=== What this task involves ===
Using the data below, return all lines in which "target" appears.

=== Dataset records ===

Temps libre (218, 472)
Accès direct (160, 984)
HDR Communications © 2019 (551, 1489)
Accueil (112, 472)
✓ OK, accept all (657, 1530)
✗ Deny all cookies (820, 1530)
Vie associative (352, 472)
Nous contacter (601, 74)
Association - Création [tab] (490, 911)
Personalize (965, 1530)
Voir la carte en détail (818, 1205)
* * *
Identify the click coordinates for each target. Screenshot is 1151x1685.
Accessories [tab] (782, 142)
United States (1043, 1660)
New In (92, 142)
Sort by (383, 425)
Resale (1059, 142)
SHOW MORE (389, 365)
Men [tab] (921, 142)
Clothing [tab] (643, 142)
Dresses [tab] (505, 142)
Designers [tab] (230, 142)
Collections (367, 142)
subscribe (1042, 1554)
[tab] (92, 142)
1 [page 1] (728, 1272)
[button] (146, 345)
==
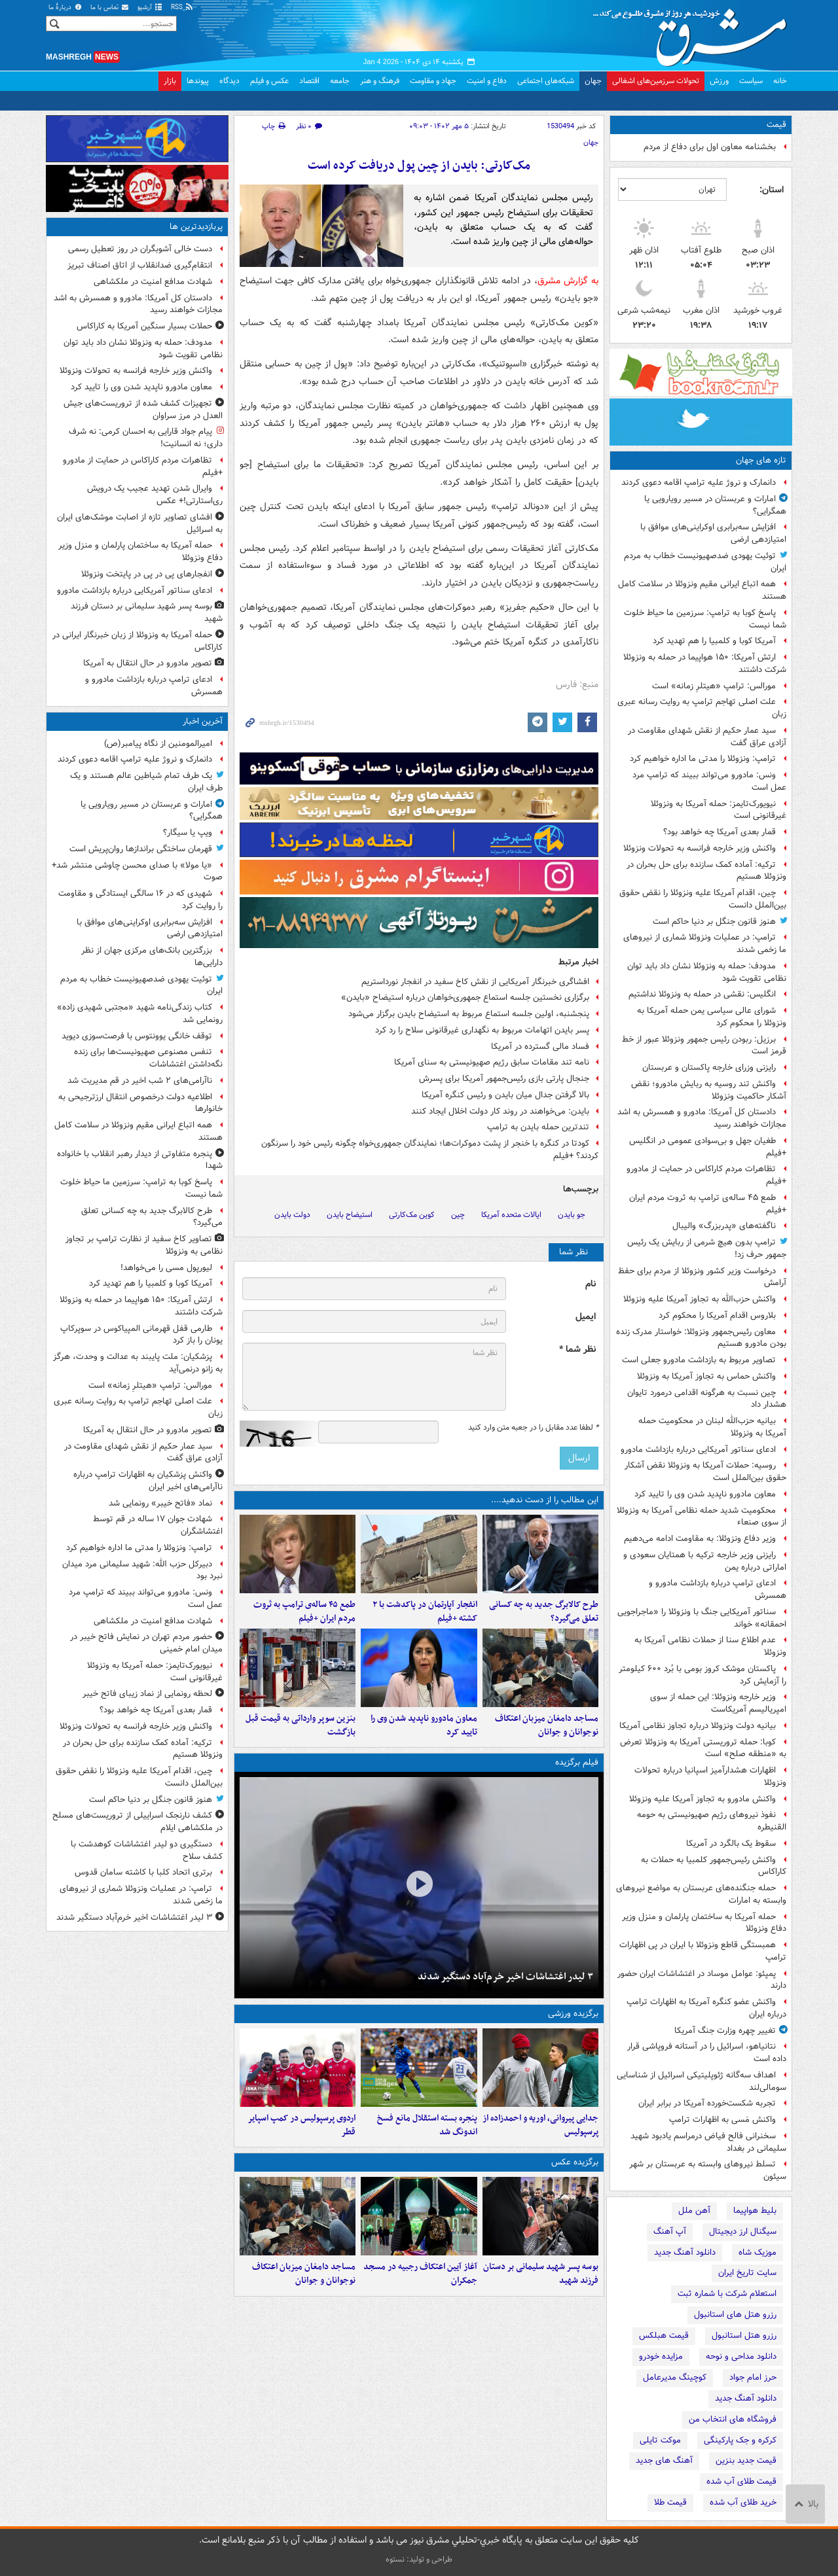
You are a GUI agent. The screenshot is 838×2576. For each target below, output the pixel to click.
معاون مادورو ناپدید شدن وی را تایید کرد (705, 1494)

=== Result of this exercise ===
Identify the click coordinates for each target. Screenshot is 1151x1685.
You are a GUI agent. The screenshot is 838×2576. For each target below, output the pixel to click.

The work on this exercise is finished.